● **WHAT IS NEEDED**
Some of the lines below need repeating. Reproduce exactly those between the lines holding "For every named" and "Kontaktinformation (76, 621)", inclusive.

● **TASK MATERIAL**
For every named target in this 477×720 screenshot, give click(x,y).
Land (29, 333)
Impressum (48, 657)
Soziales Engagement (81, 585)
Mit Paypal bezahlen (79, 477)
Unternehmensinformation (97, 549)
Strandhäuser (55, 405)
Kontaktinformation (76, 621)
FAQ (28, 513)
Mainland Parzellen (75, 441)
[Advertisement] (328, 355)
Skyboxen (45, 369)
* * *
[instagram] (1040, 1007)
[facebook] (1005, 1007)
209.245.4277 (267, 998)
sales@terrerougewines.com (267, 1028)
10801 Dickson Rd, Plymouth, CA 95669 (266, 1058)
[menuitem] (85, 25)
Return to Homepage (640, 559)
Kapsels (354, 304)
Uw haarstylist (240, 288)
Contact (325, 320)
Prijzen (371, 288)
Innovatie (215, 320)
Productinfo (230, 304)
...
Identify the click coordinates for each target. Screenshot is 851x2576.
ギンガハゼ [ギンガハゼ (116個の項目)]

● **EXERCISE OUTPUT**
For every named target in this 477×720 screenshot, give click(x,y).
Land (29, 333)
Impressum (48, 657)
Soziales Engagement (81, 585)
Mit Paypal bezahlen (79, 477)
Unternehmensinformation (97, 549)
Strandhäuser (55, 405)
Kontaktinformation (76, 621)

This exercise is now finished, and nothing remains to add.